Typically, patients will be on crutches for a period before the walking boot, O’Brien says. “Small pads or lifts are used within the boot when they start, to keep the toe pointed down, and, again, avoid stretching the tendon. Then the foot is gradually returned to a more normal position.
“For every week or two weeks, you’re maybe giving them five degrees of change in ankle position, and that’s the way they walk out in the community,” she says.
After 8 to 12 weeks, they can return to a shoe, but still with heel lifts to avoid stretching the tendon too much, too soon. But it’s a long, slow road to recovery, which is tough for Celtics fans to hear, given Tatum’s importance to the team.
“This is educated speculation, but it’s probably about a year before he plays in an NBA game,” Sieczkiewicz says, echoing NBA analysts. If the Celtics make a playoff run in 2026, Tatum might be able to play, but he’s unlikely to be back in top form yet.
“Think about what the Achilles has to sustain to participate in basketball,” O’Brien says. “Running basically could be anywhere between like six, seven times your body weight of load on the Achilles tendon.

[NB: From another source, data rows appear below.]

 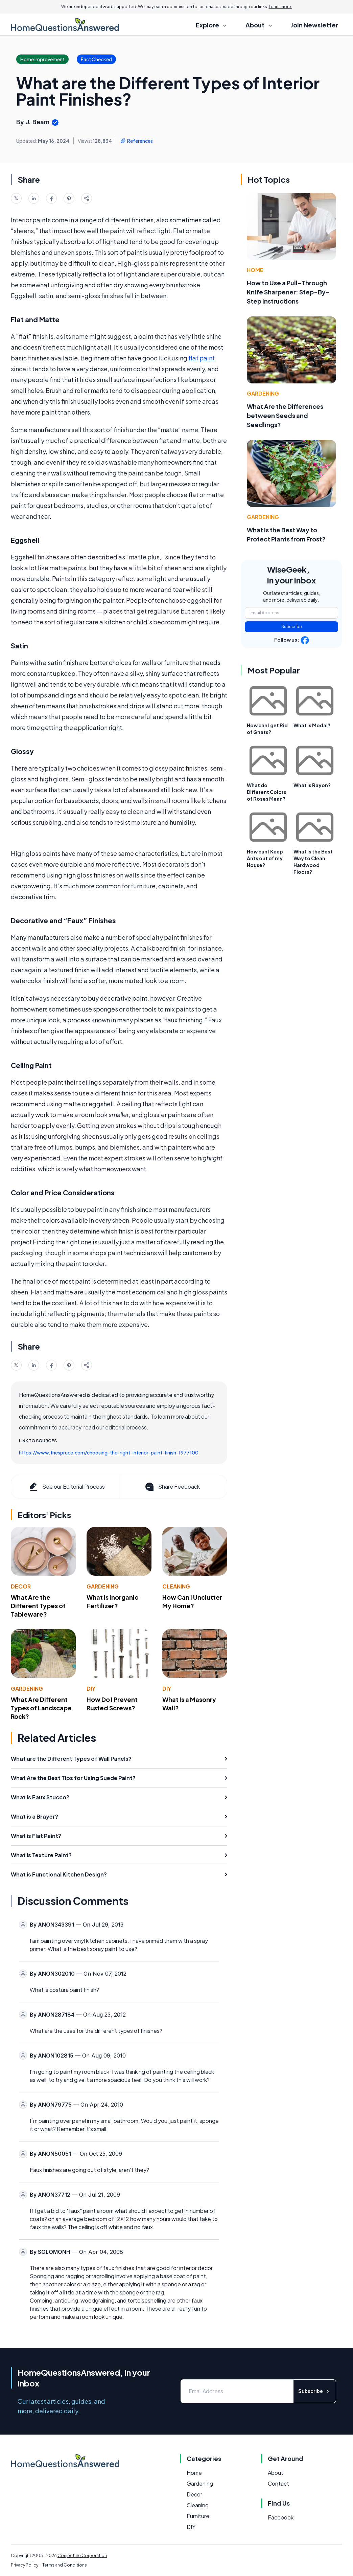 What do you see at coordinates (66, 1486) in the screenshot?
I see `See our Editorial Process` at bounding box center [66, 1486].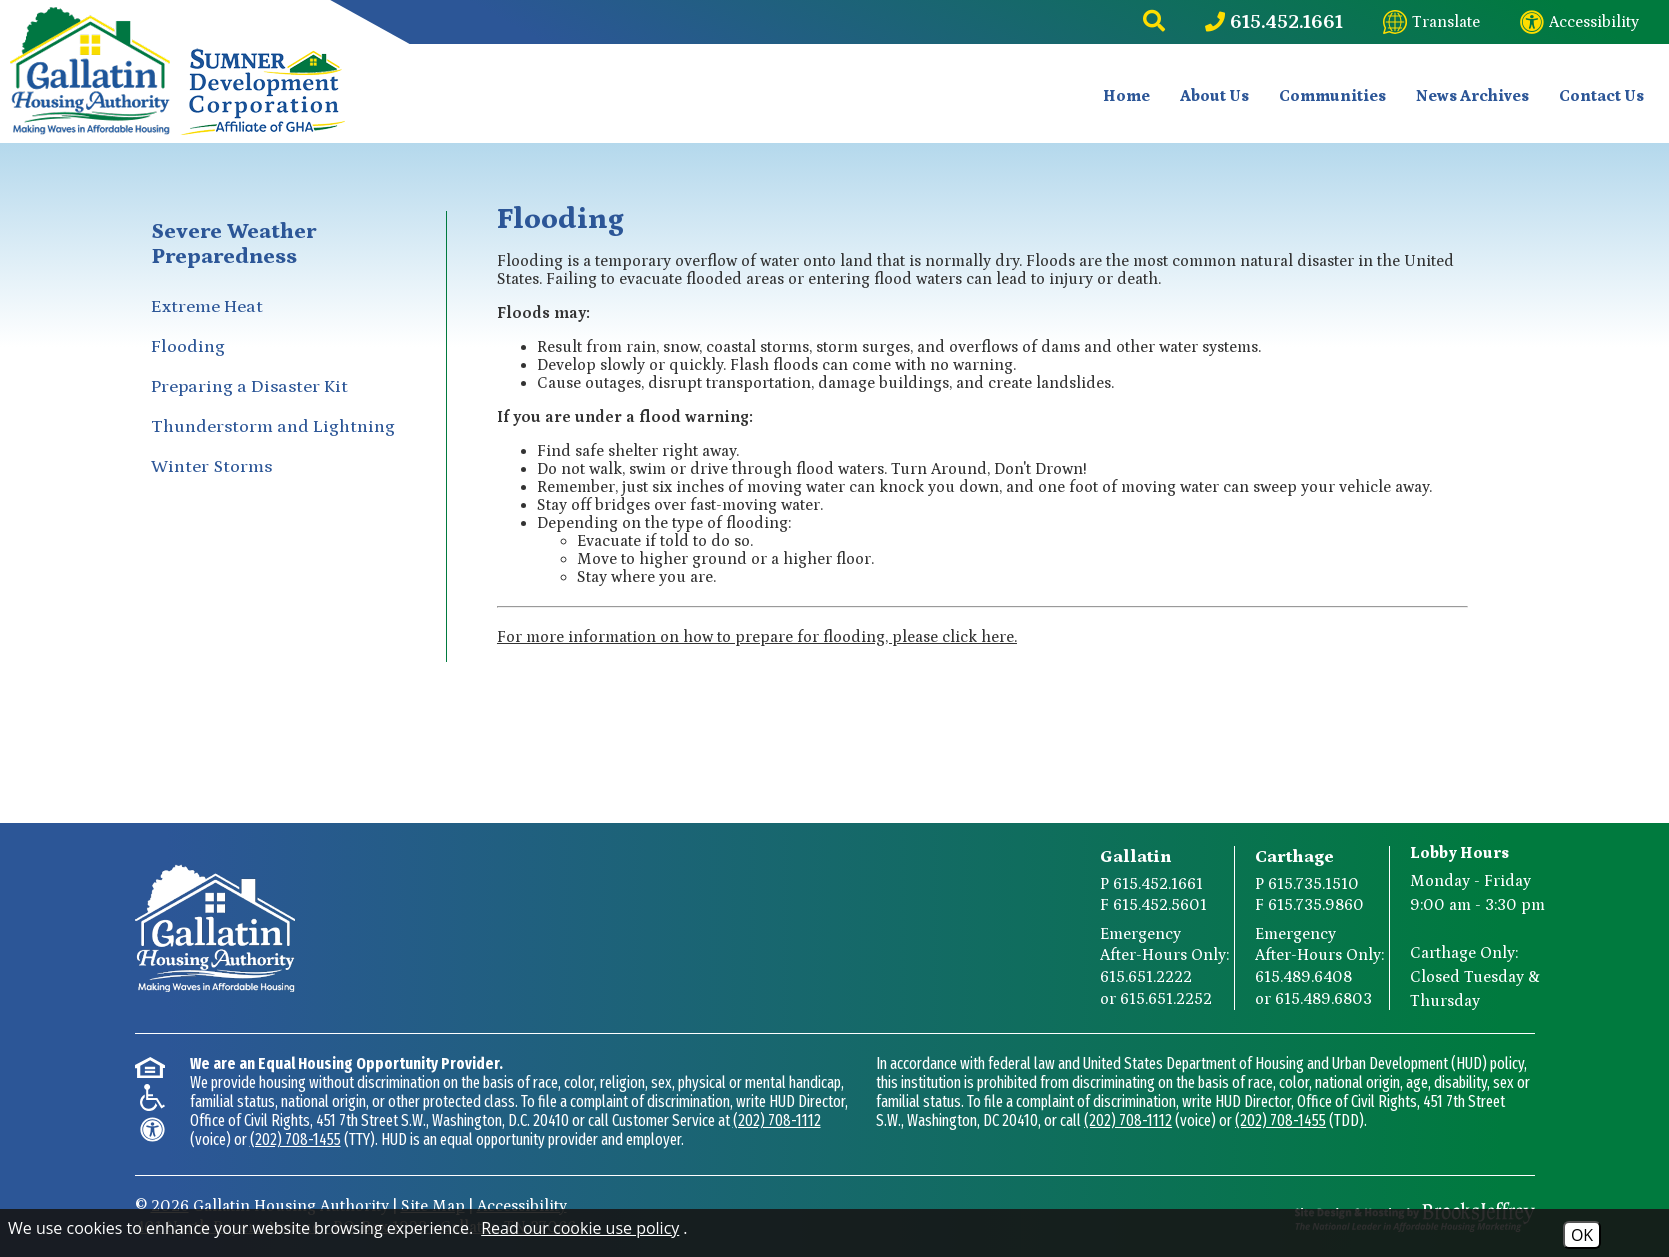  Describe the element at coordinates (207, 307) in the screenshot. I see `Extreme Heat` at that location.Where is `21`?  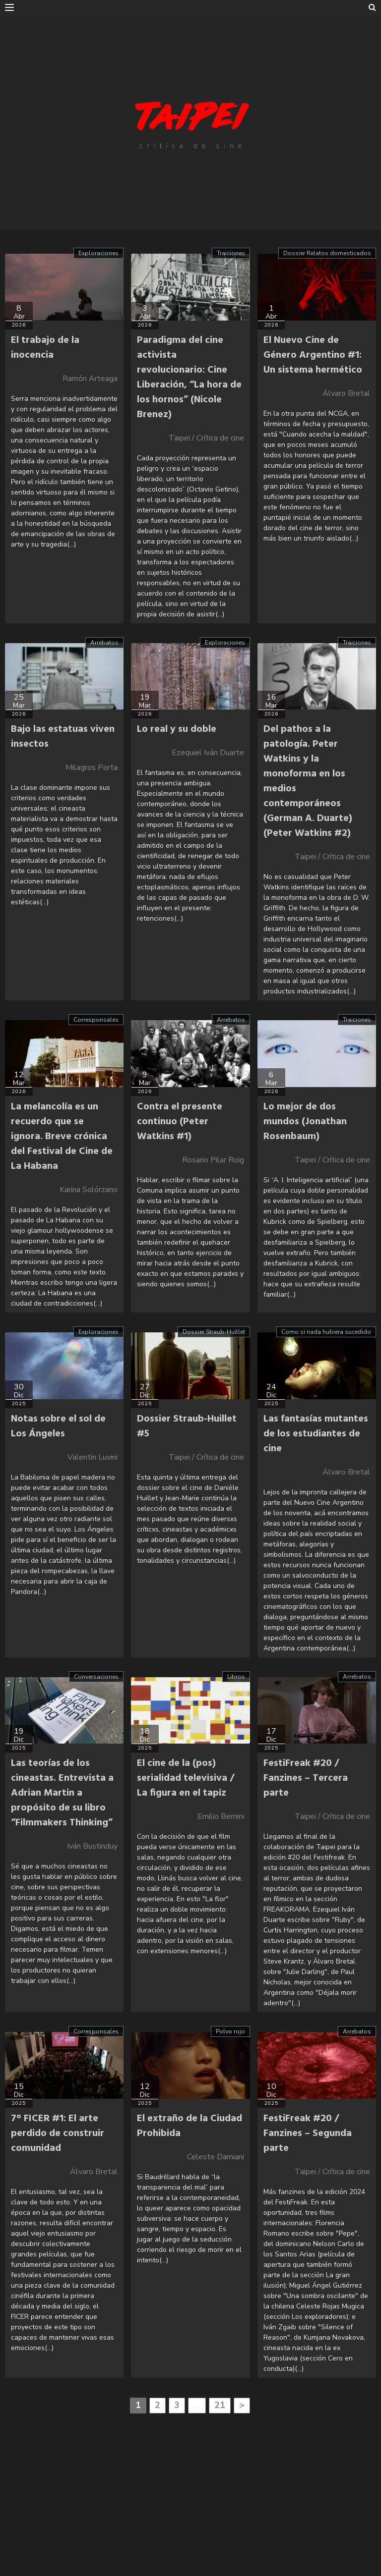 21 is located at coordinates (219, 2405).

And jumping, things like that, can be anywhere between 8 to 11 times your body weight. So we have all these criteria that people should meet to determine when it’s safe for them to progress.”
The worst thing that can happen during rehab is of course a re-rupture of the tendon, but that happens in 5 percent or less of cases, the two say. Much more common is a situation familiar to athletes of all levels: “just that you overdo it a bit with the exercise and the soreness just lasts for too long, so you have to scale back,” O’Brien says.
Given advancements in surgical techniques and Tatum’s age—he’s only 27—both BU physical therapists believe he should be able to return to the same level of play he had before his injury.
“I feel like he’ll come pretty darn close,” says die-hard Celts fan Sieczkiewicz. “Maybe it means a few tweaks in the style of his game, but I think he’ll come back and be one of the best players in the league still.”